As already mentioned, the manual suggests to not stand and shoot a bunch of photos from one position, then moving on to another, to shoot another bunch...

But practically, i guess it's easier to not miss an angle when actually out in the field shooting...
We know that photogrammetry loves seeing thing from different angles, so how about you just move along the wall a small, but meaningful amount, say 10-20 cm, between each of your 16 photos (Bzuco's number of shots)... I.e. enough that when you've done the 16 shots, you're along the wall enough to where you'd be shooting the next 'batch' of shots... Easy to manage, remember. Shoot, shuffle, shoot, shuffle, shoot, shuffle, shoot, shuffle... You'd get in the swing of things pretty quick, i'd guess.

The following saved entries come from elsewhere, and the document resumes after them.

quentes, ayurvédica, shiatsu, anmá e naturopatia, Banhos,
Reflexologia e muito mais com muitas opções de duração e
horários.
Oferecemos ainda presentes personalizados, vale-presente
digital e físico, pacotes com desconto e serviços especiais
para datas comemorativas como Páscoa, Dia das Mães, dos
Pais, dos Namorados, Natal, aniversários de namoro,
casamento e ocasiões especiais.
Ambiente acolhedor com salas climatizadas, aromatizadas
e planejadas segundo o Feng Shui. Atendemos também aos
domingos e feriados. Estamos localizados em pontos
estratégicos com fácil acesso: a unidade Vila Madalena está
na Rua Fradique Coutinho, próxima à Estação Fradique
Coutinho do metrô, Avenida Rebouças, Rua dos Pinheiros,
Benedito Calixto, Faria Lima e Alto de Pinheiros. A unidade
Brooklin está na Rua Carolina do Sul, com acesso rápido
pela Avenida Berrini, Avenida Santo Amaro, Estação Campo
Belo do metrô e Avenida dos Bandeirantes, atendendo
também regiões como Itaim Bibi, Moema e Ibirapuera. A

And not only doing the 'shuffle' sideways, you could also vary the heights of each shot too... Perhaps splitting the photos into 4 main levels, knee-height, waist-height, head-height, and overhead height... And why not alter those by 10cm up and down as you take each shot...
This would mean that even two sequential shots at slightly different angles, slightly different distance along the wall, slightly different height above the ground, so greatly helping the algorithms work their magic working out the camera positions and 3D shapes.
For jkova96, from the manual, it looks like you should stand against one wall, and shoot the other... then when you get to the end of the wall, switch sides.
A while ago i tried some turntable scanning of models of insects made of leaves, twigs, seeds and seed pods... Really not easy with those incredibly skinny legs and wings! So now i'm thinking that it'd help a lot if i'd changed the height of the camera subtly, not just turning the turntable, between each shot at each 'plane' i shot from. Do the turntable scanning folk do this? Easy to program the automated rigs to do i guess!
If any of you try this shoot n shuffle, can you please get a phone/gopro to shoot a timelapse of you doing it! It'd look awesome/hilarious i reckon! lol.
Edit: Aaaand set it to and in sync to some excellent techno music! lol. Probably a good workout!